Instruct patients to refrain from engaging in compulsions or anxiety-reducing behaviors until the session concludes to maintain distress levels during the rTMS session. Use the symptom provocation hierarchy flexibly, starting with less anxiogenic items and gradually progressing toward more distressing provocations. As each provocation is delivered, ask the patient to rate their current anxiety on a visual analog scale from 0 to 10.
If present in the hierarchy, use external provocations such as instructing the patient to start a washing compulsion and interrupt it midway. Record the item from the provocation hierarchy that triggered the desired distress level. Start the TMS treatment by setting the treatment protocol on the stimulator to high-frequency stimulation and 100%of the leg motor threshold with 50 trains totaling 2, 000 pulses over approximately 18 minute.
Ensure the coil orientation aligns with the previously marked positioning, and hold the coil in place using either the mechanical arm of the TMS system or by manual positioning. Confirm with the patient that they are comfortable and that the earplugs are properly placed before beginning the session. Also verify that all technicians and individuals present in the room are also wearing hearing protection.
Inform the patient that the session is about to start. If the patient is unfamiliar with TMS or sensitive to stimulation, use ramping to reduce discomfort during the initial sessions. After confirming the coil's precise alignment over the treatment site, initiate the treatment protocol in the stimulator while ensuring accurate coil placement throughout the procedure.

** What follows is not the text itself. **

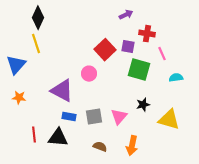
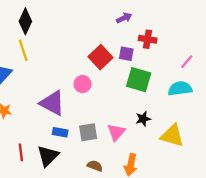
pink line: (162, 54) -> (187, 62), moved, turned 64
cyan semicircle: (176, 78) -> (180, 89), size x1.5
black triangle: (58, 138) -> (48, 156), turned -50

Remind the patient to continue thinking about the provoking item to maintain an adequate level of obsessive compulsive distress during stimulation. Once stimulation concludes, carefully remove the coil, followed by the cap, and instruct the patient to take out their earplugs. Instruct the patient to stand up slowly, and observe them for any signs of dizziness or imbalance.
This protocol is based on the results of the pivotal randomized clinical trial published by Carmi et al. American Journal of Psychiatry 2019, that led to regulatory clearance of TMS for OCD. In this clinical trial, at week six of treatment, 38.1%of patients in the active treatment group achieved a full response, compared to 11.8%in the sham group, and 55%of patients in the active group showed a partial response, compared to 28%in the sham group.
This work fills the gap between regulation and daily clinical practice through a complete step-by-step protocol for delivering TMS for OCD. This protocol incorporates structured steps to develop and conduct individualized symptom provocation, as has been described in the research leading to clearance of TMS for OCD. Future research should focus on individualization of treatments, for example, through connectivity-based TMS targeting, expected to improve delivery precision and efficacy.
This article presents a clinical protocol for repetitive transcranial magnetic stimulation (rTMS) tailored for individuals with obsessive-compulsive disorder (OCD). The protocol emphasizes individualized symptom provocation to enhance treatment efficacy and ensure safe delivery across clinical settings.